Aussi paradoxal que ce soit, nous sommes plutôt ouvert en France. Un certain cinéma labellisé "asiatique" (comme s'il n'en existait qu'un seul, hum) a toujours été plus ou moins plébiscité. Mais il reste dans une veine de cinéma d'auteur comme je le souligne plus haut (OK j'enfonce une porte ouverte, j'avoue). Le paradoxe c'est qu’au-delà de cet état de fait, il existe bel et bien une population qui apprécie également ses films d'actions, ses thrillers et j'en passe. Pourtant, certains éditeurs ou distributeurs n'osent ou ne souhaitent prendre le risque d'une sortie ciné'. Pourquoi ? En France, aussi ouvert que nous sommes, on a encore du mal à voir un film remplit de "bridé". J'en démords pas. On pourra toujours compter sur une p'tite frange cinéphile qui apprécie l'auteur comme le bis mais c'est peu de chose en comparaison des risques que prendraient un distributeur ou même éditeur à les sortir en salle. Tu parles de "Haeundae" du fait qu'ils ont "pris soin de gommer les traits asiatiques du film lors de la campagne marketing". Voilà ce qui l'en est. Ils ont fait et font la même chose pour "The Raid", film indonésien actuellement au cinéma. Et sincèrement, ça veut tout dire... ou comment nous vendre un film asiatique sans dire qu'il est vraiment asiatique parce que disons-le, également passé de mode. Passé de mode également à cause des distributeurs et éditeurs qui nous ont refourgué de la bonne daube. Ils ont notamment chopé du film en lot pour pas cher et ils nous l'ont souvent vendu comme des "must". Bref.

Tout ça pour dire qu'on ne perd pas non plus grand chose avec "Quick". Ça pompe beaucoup de film sans grande originalité tellement que c'est vu et revu et repompé encore. Des acteurs principaux sans charisme et qui jouent comme tout les acteurs qui les ont précédé dans ce genre de film. Marre de voir toutes ces actrices sudco faire leur pseudo-Jeon Ji-hyeon. Ça passe bien sur le moment mais sincèrement aller mettre 20-25 euros là-dedans... vous ne tarderez pas à refourguer le DVD sur un site de vente en ligne pour 3 ou 4...

David Tredler a dit…

Ce qui me frappe toujours aussi, c'est que la plupart du temps, les bandes-annonces françaises de films asiatiques ne contiennent pas de dialogues, seulement de la musique, comme si entendre parler coréen, japonais ou chinois risquait de faire fuir les spectateurs.

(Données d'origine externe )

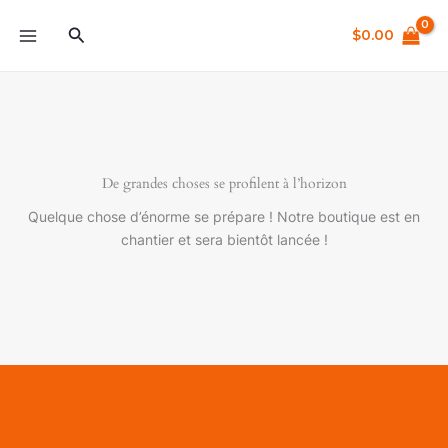
Aller
Rechercher
au
$
0.00
contenu
De grandes choses se profilent à l’horizon
Quelque chose d’énorme se prépare ! Notre boutique est en
chantier et sera bientôt lancée !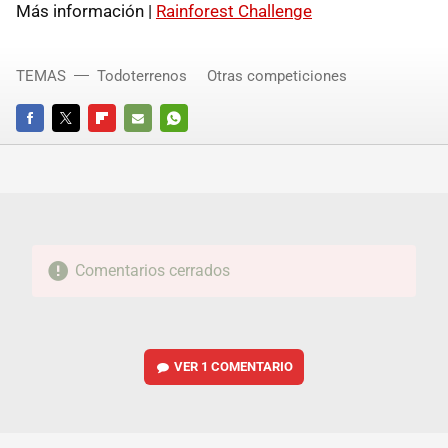
Más información |
Rainforest Challenge
TEMAS
Todoterrenos
Otras competiciones
FACEBOOK
TWITTER
FLIPBOARD
E-
WHATSAPP
MAIL
Comentarios cerrados
VER
1 COMENTARIO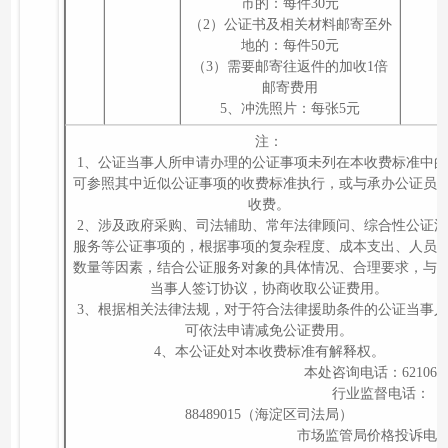
市的：每件30元
（2）公证书及相关材料邮寄至外
地的：每件50元
（3）需要邮寄往返件的加收1倍
邮寄费用
5、冲洗照片：每张5元
注：
1、公证当事人所申请办理的公证事项未列在本收费标准中的
可参照其中近似公证事项的收费标准执行，或与承办公证员
收费。
2、涉及政府采购、司法辅助、常年法律顾问、综合性公证法
服务等公证事项的，根据事项的复杂程度、成本支出、人员
数量等因素，结合公证服务对象的具体情况、合理要求，与
当事人签订协议，协商收取公证费用。
3、根据相关法律法规，对于符合法律援助条件的公证当事人
可依法申请减免公证费用。
4、本公证处对本收费标准有解释权。
本处咨询电话：6210652
行业监督电话：
88489015（海淀区司法局）
市场监管局价格投诉电话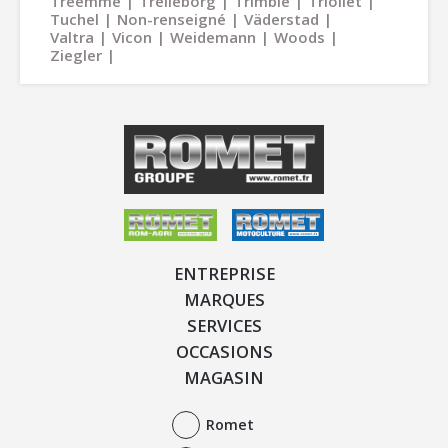
Treemme
Trelleborg
Trimble
Trioliet
Tuchel
Non-renseigné
Väderstad
Valtra
Vicon
Weidemann
Woods
Ziegler
ENTREPRISE
MARQUES
SERVICES
OCCASIONS
MAGASIN
Romet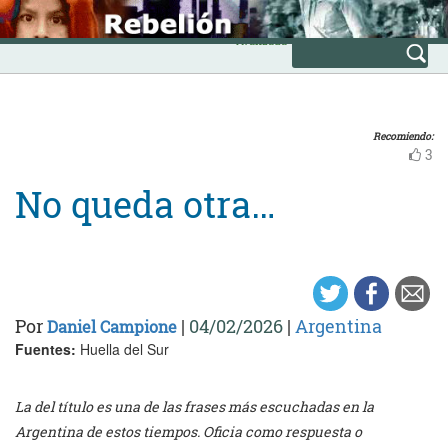
Skip
INICIO
to
Avanzada
content
Recomiendo:
3
No queda otra…
Por
|
04/02/2026
|
Argentina
Daniel Campione
Fuentes:
Huella del Sur
La del título es una de las frases más escuchadas en la
Argentina de estos tiempos. Oficia como respuesta o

Ca donne des BA assez stylisées et poétiques, je repense notamment aux BA de "Sympathy for Mr Vengeance" ou "The Host", entièrement musicales, sans dialogues parlés, mais ça reflète la peur des distributeurs des langues asiatiques dans les BA.
J'ai été d'autant plus surpris de découvrir la BA de "La vie sans principes" de Johnnie To, qui n'a pas peur des dialogues, et ça fait plaisir.
Mais effectivement on ne perd pas énormément avec Quick ;)

Martin K a dit…

Assez d'accord avec tout ça, les gars, et je me souviens qu'I.D. m'avait fait remarquer que je voyais peu de films asiatiques - c'est toujours vrai, j'en suis à 4 (sur 83) à ce stade de l'année. Plus qu'une question de goût, c'est aussi pour moi une question d'opportunités. Peu ou pas de sorties en salles, peu ou pas de connaissances des films pour l'achat éventuel de DVDs, etc...

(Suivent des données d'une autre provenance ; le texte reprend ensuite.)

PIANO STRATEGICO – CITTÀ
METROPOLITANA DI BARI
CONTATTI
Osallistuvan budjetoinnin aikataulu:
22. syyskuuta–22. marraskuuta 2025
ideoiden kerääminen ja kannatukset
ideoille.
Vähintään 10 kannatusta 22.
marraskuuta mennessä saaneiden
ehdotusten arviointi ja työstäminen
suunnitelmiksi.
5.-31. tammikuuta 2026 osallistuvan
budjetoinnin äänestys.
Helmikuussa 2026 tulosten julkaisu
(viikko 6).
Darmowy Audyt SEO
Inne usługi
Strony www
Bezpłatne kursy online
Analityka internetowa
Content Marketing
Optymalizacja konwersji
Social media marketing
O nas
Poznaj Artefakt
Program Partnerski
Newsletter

Est-ce que je suis trop peu aventureux ? C'est possible. Et je pense comme David que les langues doivent rebuter une partie du public (ou, en amont, des distributeurs). Les doubleurs et/ou traducteurs doivent être plus rares... donc plus chers.

Clairement, je ne demande qu'à découvrir, mais j'ai un peu de mal, en pratique, à aller vers ce cinéma. Encore une fois, je ne crois pas que ce soit uniquement de mon fait. Bref... merci à vous deux d'en parler avec érudition et emphase.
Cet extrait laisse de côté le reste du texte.